(Data begins)

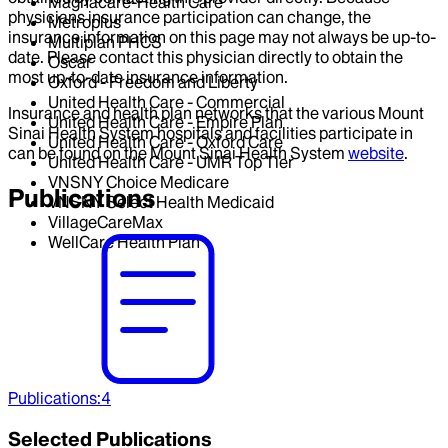
Magnacare-Health Care
physicians insurance participation can change, the
Metroplus
insurance information on this page may not always be up-to-
Multiplan PHCS
date. Please contact this physician directly to obtain the
Oscar
most up-to-date insurance information.
Oxford - Freedom and Liberty
United Health Care - Commercial
Insurance and health plan networks that the various Mount
United Health Care - Empire Plan
Sinai Health System hospitals and facilities participate in
United Health Care - Oxford Care
can be found on the Mount Sinai Health System
website
.
United Health Care - UMR Top Tier
VNSNY Choice Medicare
Publications
VNSNY Select Health Medicaid
VillageCareMax
WellCare Health Plan
Publications
:
4
Selected Publications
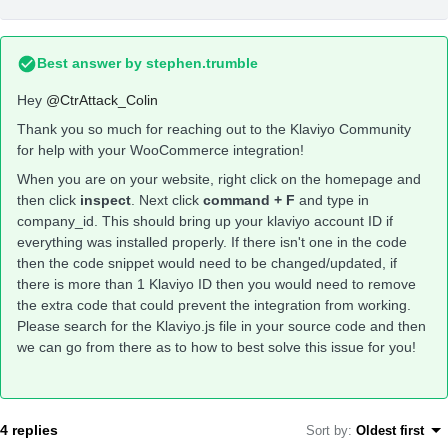
Best answer by
stephen.trumble
Hey
@CtrAttack_Colin
Thank you so much for reaching out to the Klaviyo Community
for help with your WooCommerce integration!
When you are on your website, right click on the homepage and
then click
inspect
. Next click
command + F
and type in
company_id. This should bring up your klaviyo account ID if
everything was installed properly. If there isn't one in the code
then the code snippet would need to be changed/updated, if
there is more than 1 Klaviyo ID then you would need to remove
the extra code that could prevent the integration from working.
Please search for the Klaviyo.js file in your source code and then
we can go from there as to how to best solve this issue for you!
4 replies
Sort by
:
Oldest first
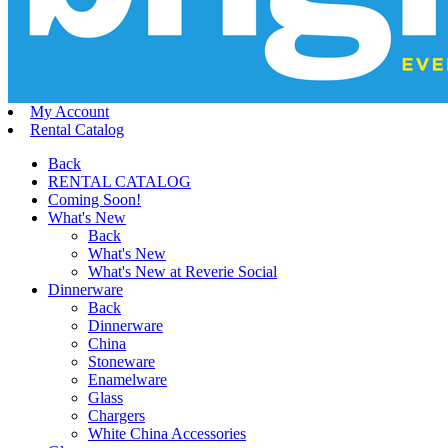
My Account
Rental Catalog
Back
RENTAL CATALOG
Coming Soon!
What's New
Back
What's New
What's New at Reverie Social
Dinnerware
Back
Dinnerware
China
Stoneware
Enamelware
Glass
Chargers
White China Accessories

(Data ends)

Goal of the exercise
Copy out every entry above exactly. Leave the pictures out.

Solution for this exercise
Magnacare-Health Care
physicians insurance participation can change, the
Metroplus
insurance information on this page may not always be up-to-
Multiplan PHCS
date. Please contact this physician directly to obtain the
Oscar
most up-to-date insurance information.
Oxford - Freedom and Liberty
United Health Care - Commercial
Insurance and health plan networks that the various Mount
United Health Care - Empire Plan
Sinai Health System hospitals and facilities participate in
United Health Care - Oxford Care
can be found on the Mount Sinai Health System
website
.
United Health Care - UMR Top Tier
VNSNY Choice Medicare
Publications
VNSNY Select Health Medicaid
VillageCareMax
WellCare Health Plan
Publications
:
4
Selected Publications
Best answer by
stephen.trumble
Hey
@CtrAttack_Colin
Thank you so much for reaching out to the Klaviyo Community
for help with your WooCommerce integration!
When you are on your website, right click on the homepage and
then click
inspect
. Next click
command + F
and type in
company_id. This should bring up your klaviyo account ID if
everything was installed properly. If there isn't one in the code
then the code snippet would need to be changed/updated, if
there is more than 1 Klaviyo ID then you would need to remove
the extra code that could prevent the integration from working.
Please search for the Klaviyo.js file in your source code and then
we can go from there as to how to best solve this issue for you!
4 replies
Sort by
:
Oldest first
My Account
Rental Catalog
Back
RENTAL CATALOG
Coming Soon!
What's New
Back
What's New
What's New at Reverie Social
Dinnerware
Back
Dinnerware
China
Stoneware
Enamelware
Glass
Chargers
White China Accessories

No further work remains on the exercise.